(Directions for this task):
Reproduce exactly, from the line containing "февраля 2024", every line down to the end of the data below.

[Records from a data collection]
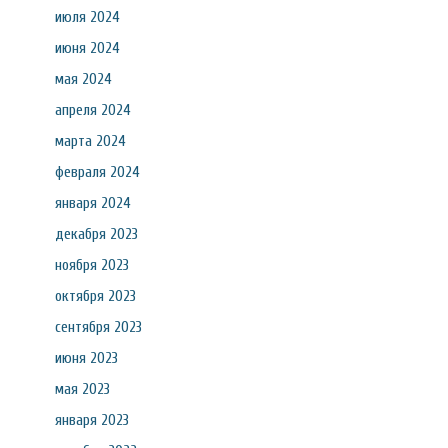
июля 2024
июня 2024
мая 2024
апреля 2024
марта 2024
февраля 2024
января 2024
декабря 2023
ноября 2023
октября 2023
сентября 2023
июня 2023
мая 2023
января 2023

(Written reply):
февраля 2024
января 2024
декабря 2023
ноября 2023
октября 2023
сентября 2023
июня 2023
мая 2023
января 2023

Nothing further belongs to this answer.